# Diy planaria & flatworm traps



## Subtletanks91 (May 29, 2013)

What's everyone idea on this??? Share your traps w/ pictures and success or fail stories! I myself have a flatworm problem, though there not lethal to shrimp. There annoying the living day lights out of me!! Haha:angryfire


----------



## Dolfan (Apr 8, 2005)

Here's a link to another thread where ppl were showing their ideas for traps...

http://www.plantedtank.net/forums/showthread.php?t=338898

The OP idea seems very cheap to make, just get a small portion cup and lid from a restaurant, what they serve togo salsa or other sauces in.

Post 17 & 20 had pics but I can't see them now for some reason.
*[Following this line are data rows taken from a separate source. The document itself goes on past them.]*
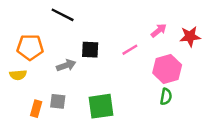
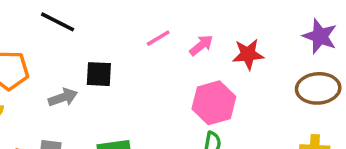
pink line: (130, 50) -> (158, 38), moved

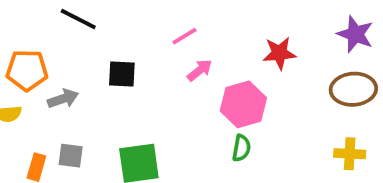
pink arrow: (201, 45) -> (200, 70), moved
gray arrow: (63, 97) -> (63, 99), moved

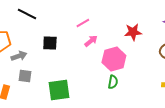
gray square: (71, 156) -> (25, 76), moved

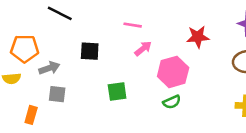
pink line: (83, 23) -> (133, 25), turned 40
green semicircle: (113, 82) -> (172, 102), turned 56
green square: (59, 90) -> (117, 92), moved, size x0.7

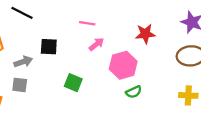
gray arrow: (49, 68) -> (23, 62), moved
green square: (117, 92) -> (73, 83), turned 30
green semicircle: (172, 102) -> (134, 92), moved

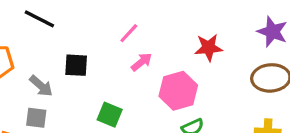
pink line: (87, 23) -> (129, 33), turned -56
gray arrow: (23, 62) -> (41, 86), turned 60

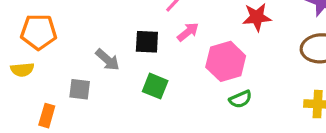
black square: (76, 65) -> (147, 42), moved
gray arrow: (41, 86) -> (108, 60), moved

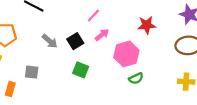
black square: (147, 42) -> (75, 41), turned -35
gray arrow: (108, 60) -> (50, 41), moved

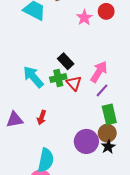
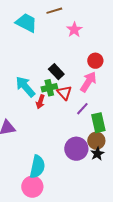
red circle: (106, 11) -> (95, 61), moved
purple line: (102, 90) -> (82, 109), moved
red arrow: (42, 118) -> (40, 102), moved

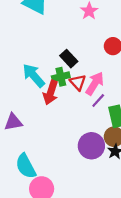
pink arrow: (88, 82) -> (95, 83), moved
red arrow: (40, 102) -> (51, 93), size x1.5
cyan semicircle: (37, 167) -> (26, 166), moved, turned 140

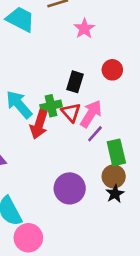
black rectangle: (69, 59) -> (75, 82), moved, turned 60
purple circle: (91, 146) -> (70, 188), moved

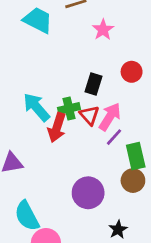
black star: (115, 194) -> (118, 229), moved

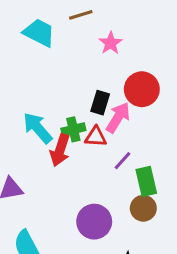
red circle: (132, 72) -> (142, 89), size x1.5
red triangle: (89, 115) -> (96, 137), turned -45
pink arrow: (110, 117) -> (118, 117), moved

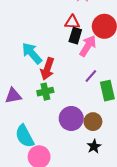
green cross: (73, 129) -> (45, 92), moved
red triangle: (96, 137) -> (72, 22), moved
brown circle: (143, 208) -> (93, 122), moved

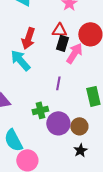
red arrow: (47, 69) -> (28, 38), moved
purple line: (91, 76) -> (58, 83), moved, turned -32
green cross: (45, 92) -> (40, 110), moved

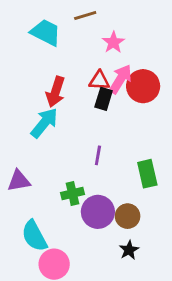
pink arrow: (74, 53) -> (120, 79), moved
cyan arrow: (20, 60) -> (44, 123), turned 80

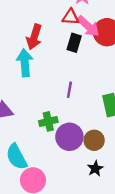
pink arrow: (120, 79) -> (88, 26), turned 100
red triangle: (99, 81) -> (71, 17), moved
cyan arrow: (44, 123) -> (25, 63), turned -44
Basically one used a glass test tube that you would take a blood sample with(I guess he works in the medical field) and the other used an API test tube for testing your water. They cut a small hole in the top and stuck in a short length of airline tubing. 

Steathlypotatoes, the poster of #20, had extra to sell for cheap if you want to give him a shout. I was going to purchase a couple, then decided to use the "Safeguard" dewormer method. Good luck.


----------



## Subtletanks91 (May 29, 2013)

Yeah I seen those, but I don't have an extra test tube, I actually broke two of the four I had lol. And the cup idea just didn't look as effective


----------



## beginragnarok (Dec 19, 2011)

How on Earth did you break your test tubes!?!? I have accidently slammed them into the sink while getting rinse water out and nat a scatch.

Anyways contact stealthypotatoes he is selling what I (with my trusty Masters degree in engineering) thought up a few months ago.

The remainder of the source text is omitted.